---- Raw data
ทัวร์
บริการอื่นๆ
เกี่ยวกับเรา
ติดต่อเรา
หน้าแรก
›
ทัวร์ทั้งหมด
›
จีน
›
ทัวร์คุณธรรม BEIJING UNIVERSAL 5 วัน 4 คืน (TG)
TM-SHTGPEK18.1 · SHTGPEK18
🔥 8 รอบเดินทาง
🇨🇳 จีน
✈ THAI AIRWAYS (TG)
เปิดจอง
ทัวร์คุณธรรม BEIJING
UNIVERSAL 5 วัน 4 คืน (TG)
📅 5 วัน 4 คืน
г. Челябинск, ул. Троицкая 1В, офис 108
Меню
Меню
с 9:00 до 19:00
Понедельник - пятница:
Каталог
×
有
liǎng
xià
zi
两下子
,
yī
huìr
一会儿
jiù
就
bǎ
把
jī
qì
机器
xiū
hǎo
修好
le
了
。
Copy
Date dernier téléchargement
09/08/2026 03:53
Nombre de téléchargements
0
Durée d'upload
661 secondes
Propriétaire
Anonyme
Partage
--------
---- Raw data
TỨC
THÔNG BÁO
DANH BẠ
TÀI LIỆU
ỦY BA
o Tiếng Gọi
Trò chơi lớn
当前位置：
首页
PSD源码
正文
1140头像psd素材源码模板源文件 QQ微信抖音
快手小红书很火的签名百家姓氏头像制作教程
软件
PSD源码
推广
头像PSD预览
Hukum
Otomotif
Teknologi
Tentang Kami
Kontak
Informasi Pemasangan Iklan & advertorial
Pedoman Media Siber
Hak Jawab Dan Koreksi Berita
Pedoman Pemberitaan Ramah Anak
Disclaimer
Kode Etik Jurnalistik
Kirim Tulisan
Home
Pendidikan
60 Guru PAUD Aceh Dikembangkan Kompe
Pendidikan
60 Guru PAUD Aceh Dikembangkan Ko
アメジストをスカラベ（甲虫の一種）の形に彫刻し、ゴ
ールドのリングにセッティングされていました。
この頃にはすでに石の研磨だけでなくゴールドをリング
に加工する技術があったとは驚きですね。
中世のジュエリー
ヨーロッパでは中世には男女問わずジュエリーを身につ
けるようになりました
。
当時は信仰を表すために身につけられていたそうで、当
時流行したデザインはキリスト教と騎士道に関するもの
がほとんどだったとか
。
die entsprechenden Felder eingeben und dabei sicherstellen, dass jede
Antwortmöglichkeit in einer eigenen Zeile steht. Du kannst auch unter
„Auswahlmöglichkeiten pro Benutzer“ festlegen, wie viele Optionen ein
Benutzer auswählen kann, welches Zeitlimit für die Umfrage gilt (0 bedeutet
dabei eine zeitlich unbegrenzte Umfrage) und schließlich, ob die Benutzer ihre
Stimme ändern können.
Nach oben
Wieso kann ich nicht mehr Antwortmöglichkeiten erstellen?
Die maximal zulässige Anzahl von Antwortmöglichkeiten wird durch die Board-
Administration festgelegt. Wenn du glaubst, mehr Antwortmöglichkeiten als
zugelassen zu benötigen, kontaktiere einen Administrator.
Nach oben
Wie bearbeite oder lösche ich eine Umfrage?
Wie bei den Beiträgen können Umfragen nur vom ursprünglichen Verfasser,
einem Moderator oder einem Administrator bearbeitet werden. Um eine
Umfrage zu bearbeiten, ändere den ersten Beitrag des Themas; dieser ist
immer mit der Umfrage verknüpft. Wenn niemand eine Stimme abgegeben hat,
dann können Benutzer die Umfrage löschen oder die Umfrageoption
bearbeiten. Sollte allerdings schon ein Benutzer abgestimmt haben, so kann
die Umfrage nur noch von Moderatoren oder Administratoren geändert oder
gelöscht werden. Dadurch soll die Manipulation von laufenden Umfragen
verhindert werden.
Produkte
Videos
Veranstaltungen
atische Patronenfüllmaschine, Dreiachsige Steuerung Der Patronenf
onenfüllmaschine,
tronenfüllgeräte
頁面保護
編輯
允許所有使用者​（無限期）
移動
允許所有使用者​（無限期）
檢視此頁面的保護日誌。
--------
• [Problem description]:
The expected result is every line above containing the string "können".

• [Response for this exercise]:
Stimme ändern können.
Wie bei den Beiträgen können Umfragen nur vom ursprünglichen Verfasser,
dann können Benutzer die Umfrage löschen oder die Umfrageoption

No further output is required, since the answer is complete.